The network topology problem with technology considerations entails the allocation and integration of network devices (such as ATM switch, Ethernet hub, IP router, and gateway) that enable all clients to communicate and access file servers, while minimizing the network integration cost. Literally millions of possible network topologies can be considered for a given network. It is impossible for a human network designer to examine all possibilities for typical large installations. We have applied computer-aided design (CAD) techniques to design/redesign hierarchical computer networks, to determine the network topology and network devices. The problem is known to be NP-complete (requiring an exponential number of steps to find an optimal solution) according to Gerla & Kleinrock (1977). The continual changes in the price, performance and availability of network devices make the network design process more difficult. The choices of network devices, which are made at a particular time, may not be appropriate a few months later.

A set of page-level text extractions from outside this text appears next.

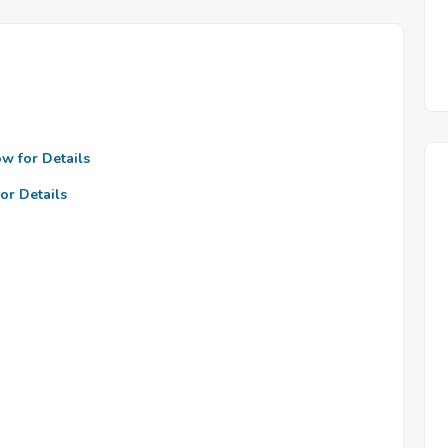
ow for Details
or Details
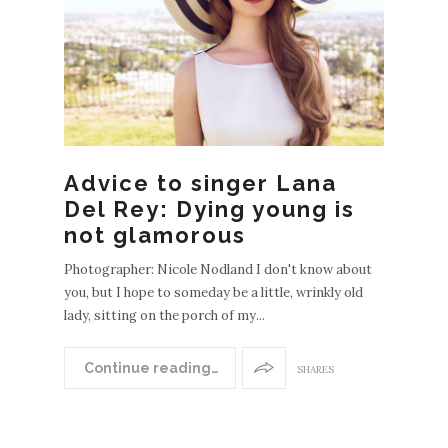
Advice to singer Lana
Del Rey: Dying young is
not glamorous
Photographer: Nicole Nodland I don't know about
you, but I hope to someday be a little, wrinkly old
lady, sitting on the porch of my...
Continue reading…
SHARES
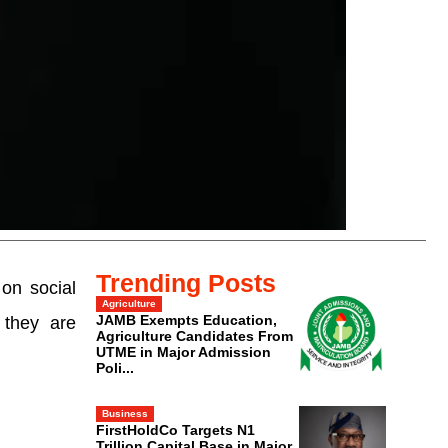
Trending Posts
on social
Agriculture
JAMB Exempts Education,
 they are
Agriculture Candidates From
UTME in Major Admission
Poli...
Business
FirstHoldCo Targets N1
Trillion Capital Base in Major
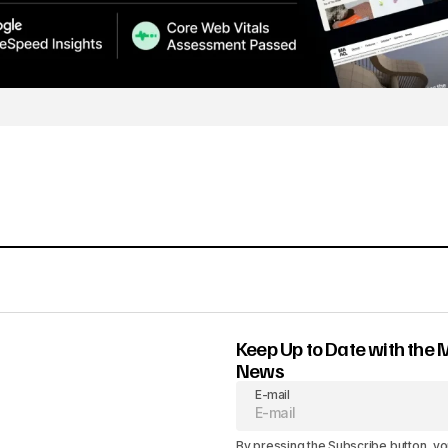
Keep Up to Date with the 
News
E-mail
By pressing the Subscribe button, yo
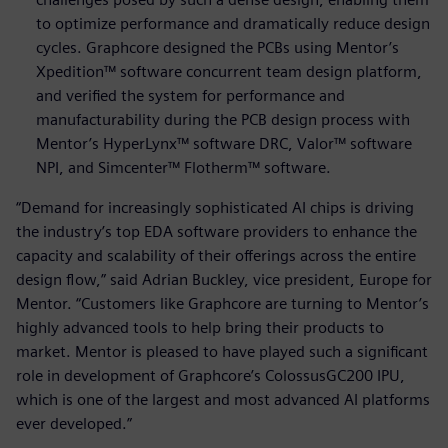
to optimize performance and dramatically reduce design
cycles. Graphcore designed the PCBs using Mentor’s
Xpedition™ software concurrent team design platform,
and verified the system for performance and
manufacturability during the PCB design process with
Mentor’s HyperLynx™ software DRC, Valor™ software
NPI, and Simcenter™ Flotherm™ software.
“Demand for increasingly sophisticated AI chips is driving
the industry’s top EDA software providers to enhance the
capacity and scalability of their offerings across the entire
design flow,” said Adrian Buckley, vice president, Europe for
Mentor. “Customers like Graphcore are turning to Mentor’s
highly advanced tools to help bring their products to
market. Mentor is pleased to have played such a significant
role in development of Graphcore’s ColossusGC200 IPU,
which is one of the largest and most advanced AI platforms
ever developed.”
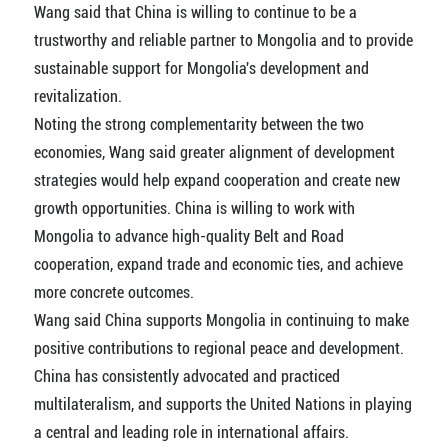
Wang said that China is willing to continue to be a
trustworthy and reliable partner to Mongolia and to provide
sustainable support for Mongolia's development and
revitalization.
Noting the strong complementarity between the two
economies, Wang said greater alignment of development
strategies would help expand cooperation and create new
growth opportunities. China is willing to work with
Mongolia to advance high-quality Belt and Road
cooperation, expand trade and economic ties, and achieve
more concrete outcomes.
Wang said China supports Mongolia in continuing to make
positive contributions to regional peace and development.
China has consistently advocated and practiced
multilateralism, and supports the United Nations in playing
a central and leading role in international affairs.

The CAD tool, iCAD, is based on evolutionary approach. The tool creates an initial population of network topologies by selecting all network devices randomly. The software analyzes and evaluates each topology in the current population, selects the most-fit topologies, modifies some and discards the rest. New topologies are created by mutating existing topologies or by crossing over genetic material between two topologies. Then the optimization process continues. After several generations specified by the user the tool terminates. The iCAD is connected to four device libraries, each of which contains a distinct set of network technology devices, such as Ethernet hubs, ATM switches, IP routers, and gateways. Each device library contains information about device types and their attributes such as cost, capacity, number of ports, and type of wire. As the network technology matures, the device library is updated. Thus, we have extended the usage iCAD in Habib (2002) so that it can synthesize networks based on the current price and on the predicted future price. Because of this extension on iCAD, we are able to collect many empirical data regarding the network design evolutions. Also, we have insured that the synthesized network, once designed, has been optimized for technologies available at the design time. We have examined the topological differences between the current network technologies and the future technologies. These differences would give guidance as to where the network should be upgraded in the future. Finally, we have upgraded an existence design constraints by maintaining as much as possible of its original devices so that the upgrading costs are minimized. Maintaining as many as possible of the original devices is known as the legacy problem.

We have been observing and collecting the changes with the network technology, especially with respect to cost and capacity, for the past six years. Habib & Parker (2002) have recorded an initial study on the network evolution by comparing the outcomes from two sets of device libraries in years of 1999 and 2001. In this paper, we have expanded our study by running iCAD with four different sets of libraries that go back to 1999, 2001, 2003, and 2005. We have plotted the cost and performance changes between networks designed with the old and recent network technologies. This enables us to predict future changes to a first order. The network design cost has evolved at decreasing rate from 10-25% to 57-74% for the past six years as our empirical data has shown. Over time, with more data points, the predictions will become more accurate.